Sinergi BI, OJK, Pemerintah, dan Masyarakat
Contoh di Skotlandia dan Irlandia Utara menunjukkan bahwa pemahaman literasi keuangan sudah dimulai sejak usia dini, bahkan dimasukkan ke dalam kurikulum sejak usia empat tahun. Menurut CFP dan Pendiri 11 Financial Taylor Kovar, anak-anak sudah bisa diajari perbedaan antara kebutuhan dan keinginan sejak usia tiga tahun.
Di Indonesia, literasi keuangan mulai dimasukkan ke dalam kurikulum merdeka. BI juga aktif dalam sosialisasi literasi keuangan.
Contohnya, BI-Class bergerak di sektor pendidikan dengan bekerjasama dengan perguruan tinggi. Sinergi OJK, pemerintah, dan BI bertujuan untuk meningkatkan literasi keuangan masyarakat.

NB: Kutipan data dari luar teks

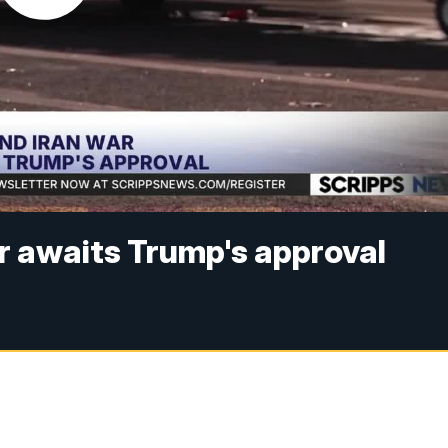
ar awaits Trump's approval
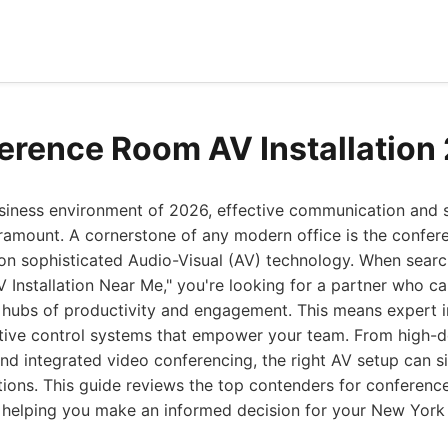
erence Room AV Installation
usiness environment of 2026, effective communication and
ramount. A cornerstone of any modern office is the confer
 on sophisticated Audio-Visual (AV) technology. When searc
Installation Near Me," you're looking for a partner who c
hubs of productivity and engagement. This means expert ins
tive control systems that empower your team. From high-de
and integrated video conferencing, the right AV setup can s
tions. This guide reviews the top contenders for conferen
s, helping you make an informed decision for your New York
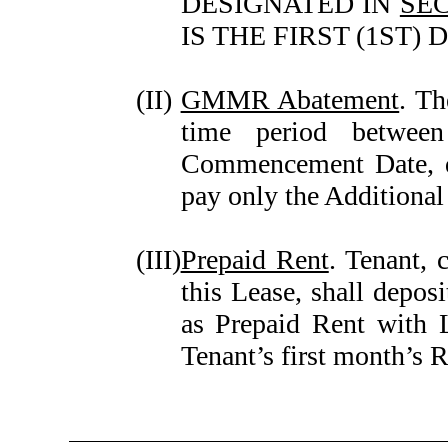
DESIGNATED IN
SEC
IS THE FIRST (1ST
(II)
GMMR Abatement
. T
time period betwee
Commencement Date, du
pay only the Additional
(III)
Prepaid Rent
. Tenant, 
this Lease, shall depos
as Prepaid Rent with 
Tenant’s first month’s 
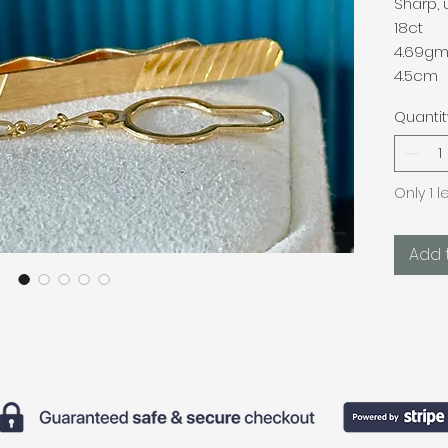
Sharp, 
18ct
4.69g
4.5cm
Quantit
Only 1 l
Add 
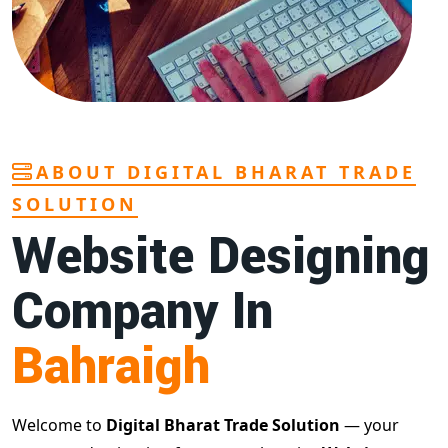
ABOUT DIGITAL BHARAT TRADE
SOLUTION
Website Designing
Company In
Bahraigh
Welcome to
Digital Bharat Trade Solution
— your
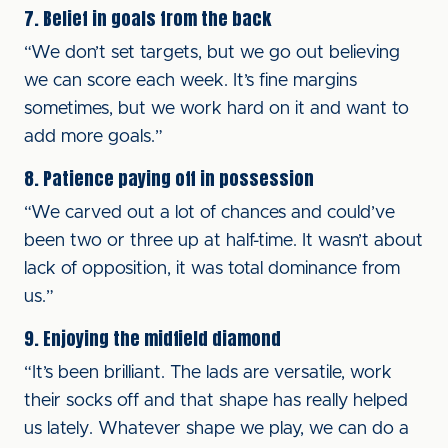
7. Belief in goals from the back
“We don’t set targets, but we go out believing
we can score each week. It’s fine margins
sometimes, but we work hard on it and want to
add more goals.”
8. Patience paying off in possession
“We carved out a lot of chances and could’ve
been two or three up at half-time. It wasn’t about
lack of opposition, it was total dominance from
us.”
9. Enjoying the midfield diamond
“It’s been brilliant. The lads are versatile, work
their socks off and that shape has really helped
us lately. Whatever shape we play, we can do a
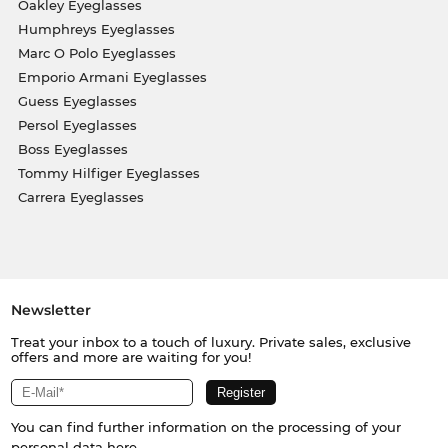
Oakley Eyeglasses
Humphreys Eyeglasses
Marc O Polo Eyeglasses
Emporio Armani Eyeglasses
Guess Eyeglasses
Persol Eyeglasses
Boss Eyeglasses
Tommy Hilfiger Eyeglasses
Carrera Eyeglasses
Newsletter
Treat your inbox to a touch of luxury. Private sales, exclusive
offers and more are waiting for you!
You can find further information on the processing of your
personal data
here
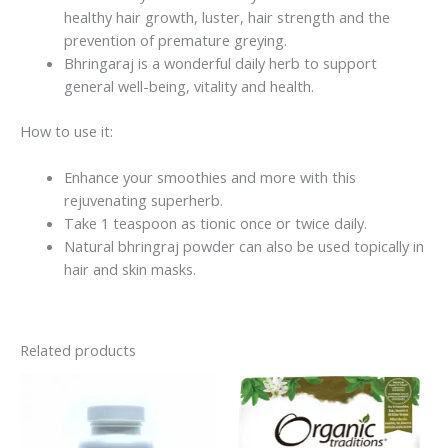
healthy hair growth, luster, hair strength and the
prevention of premature greying.
Bhringaraj is a wonderful daily herb to support
general well-being, vitality and health.
How to use it:
Enhance your smoothies and more with this
rejuvenating superherb.
Take 1 teaspoon as tionic once or twice daily.
Natural bhringraj powder c
an also be used topically in
hair and skin masks.
Related products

Upaya dari instansi negara seperti BI, OJK, dan pemerintah perlu diiringi dengan kesadaran dari masyarakat. Sebab pada dasarnya, implementasi pemahaman keuangan memiliki tantangan tersendiri.
Kita patut bangga dengan inovasi pembayaran seperti QRIS Tap. Namun, untuk memaksimalkan penggunaan QRIS Tap, peningkatan “literasi keuangan” juga diperlukan.